ABOUT THIS TASK - Once you reach the line that holds "Dettagli del prodotto" in the listing below, output it and every line after it through the line that holds "Promuovere valutazioni eque", word for word.

MATERIAL SUPPLIED -
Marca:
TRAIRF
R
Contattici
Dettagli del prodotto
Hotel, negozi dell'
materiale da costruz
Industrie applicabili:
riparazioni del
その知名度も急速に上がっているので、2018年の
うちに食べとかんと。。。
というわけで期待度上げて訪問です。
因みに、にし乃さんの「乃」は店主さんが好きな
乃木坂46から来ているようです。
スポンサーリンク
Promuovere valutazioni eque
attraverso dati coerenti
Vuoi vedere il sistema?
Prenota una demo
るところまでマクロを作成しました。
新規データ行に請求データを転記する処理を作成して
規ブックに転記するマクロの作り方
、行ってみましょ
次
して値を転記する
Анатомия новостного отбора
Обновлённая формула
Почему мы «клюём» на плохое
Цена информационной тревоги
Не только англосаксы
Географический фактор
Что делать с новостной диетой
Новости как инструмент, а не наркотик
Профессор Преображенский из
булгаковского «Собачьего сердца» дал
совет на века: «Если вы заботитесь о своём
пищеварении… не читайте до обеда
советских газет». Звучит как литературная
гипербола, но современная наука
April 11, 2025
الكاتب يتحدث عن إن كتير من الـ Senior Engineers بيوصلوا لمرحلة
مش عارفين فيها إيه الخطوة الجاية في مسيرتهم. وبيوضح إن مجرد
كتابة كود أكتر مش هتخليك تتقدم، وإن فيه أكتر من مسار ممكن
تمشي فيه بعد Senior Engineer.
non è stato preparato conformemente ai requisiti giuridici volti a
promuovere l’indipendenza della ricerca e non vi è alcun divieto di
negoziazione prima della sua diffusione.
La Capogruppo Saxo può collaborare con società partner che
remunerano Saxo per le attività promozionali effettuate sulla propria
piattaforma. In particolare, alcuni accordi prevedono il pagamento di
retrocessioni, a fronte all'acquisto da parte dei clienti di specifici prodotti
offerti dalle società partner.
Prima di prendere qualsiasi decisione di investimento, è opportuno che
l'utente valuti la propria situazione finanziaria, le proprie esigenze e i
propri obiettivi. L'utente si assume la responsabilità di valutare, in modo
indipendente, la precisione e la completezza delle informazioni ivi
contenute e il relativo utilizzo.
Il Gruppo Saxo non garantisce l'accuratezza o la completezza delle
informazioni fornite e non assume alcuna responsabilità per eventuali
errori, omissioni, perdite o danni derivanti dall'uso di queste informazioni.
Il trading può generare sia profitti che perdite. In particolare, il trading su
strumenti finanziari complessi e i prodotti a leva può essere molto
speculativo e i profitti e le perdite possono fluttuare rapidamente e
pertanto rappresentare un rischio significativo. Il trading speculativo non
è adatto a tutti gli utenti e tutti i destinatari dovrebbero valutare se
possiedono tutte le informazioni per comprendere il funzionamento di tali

EXERCISE RESULT -
Dettagli del prodotto
Hotel, negozi dell'
materiale da costruz
Industrie applicabili:
riparazioni del
その知名度も急速に上がっているので、2018年の
うちに食べとかんと。。。
というわけで期待度上げて訪問です。
因みに、にし乃さんの「乃」は店主さんが好きな
乃木坂46から来ているようです。
スポンサーリンク
Promuovere valutazioni eque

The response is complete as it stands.